## EXERCISE AIM
What you return should be the lines from the first line of the records below through the line holding "Constructive Forum (720, 24)", unchanged.

## LISTED RECORDS
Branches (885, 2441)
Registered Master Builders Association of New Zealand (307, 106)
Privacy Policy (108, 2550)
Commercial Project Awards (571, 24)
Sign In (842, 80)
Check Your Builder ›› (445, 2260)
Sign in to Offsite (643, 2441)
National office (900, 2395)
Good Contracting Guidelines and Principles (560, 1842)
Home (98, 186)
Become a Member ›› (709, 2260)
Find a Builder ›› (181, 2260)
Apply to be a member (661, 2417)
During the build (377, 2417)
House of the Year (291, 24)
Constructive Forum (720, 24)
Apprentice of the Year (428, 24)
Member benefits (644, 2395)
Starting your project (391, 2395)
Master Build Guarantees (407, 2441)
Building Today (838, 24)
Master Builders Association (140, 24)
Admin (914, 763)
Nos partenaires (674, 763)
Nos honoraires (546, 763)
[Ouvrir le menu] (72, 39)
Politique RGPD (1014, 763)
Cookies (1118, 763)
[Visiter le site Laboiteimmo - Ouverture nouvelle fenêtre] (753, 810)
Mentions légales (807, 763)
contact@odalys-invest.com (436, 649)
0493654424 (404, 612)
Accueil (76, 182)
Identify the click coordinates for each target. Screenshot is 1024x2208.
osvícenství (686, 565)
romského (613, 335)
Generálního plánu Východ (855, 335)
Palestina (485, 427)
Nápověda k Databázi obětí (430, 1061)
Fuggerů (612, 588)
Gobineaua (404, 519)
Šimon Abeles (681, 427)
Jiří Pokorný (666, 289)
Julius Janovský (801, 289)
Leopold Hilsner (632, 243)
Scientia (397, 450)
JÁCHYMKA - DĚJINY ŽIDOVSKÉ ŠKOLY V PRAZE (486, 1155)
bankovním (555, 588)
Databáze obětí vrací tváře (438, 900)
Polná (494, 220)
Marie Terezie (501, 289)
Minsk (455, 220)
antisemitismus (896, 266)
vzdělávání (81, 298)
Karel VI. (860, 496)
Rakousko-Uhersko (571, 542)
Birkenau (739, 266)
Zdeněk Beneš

## ANSWER FOR THIS EXERCISE
Branches (885, 2441)
Registered Master Builders Association of New Zealand (307, 106)
Privacy Policy (108, 2550)
Commercial Project Awards (571, 24)
Sign In (842, 80)
Check Your Builder ›› (445, 2260)
Sign in to Offsite (643, 2441)
National office (900, 2395)
Good Contracting Guidelines and Principles (560, 1842)
Home (98, 186)
Become a Member ›› (709, 2260)
Find a Builder ›› (181, 2260)
Apply to be a member (661, 2417)
During the build (377, 2417)
House of the Year (291, 24)
Constructive Forum (720, 24)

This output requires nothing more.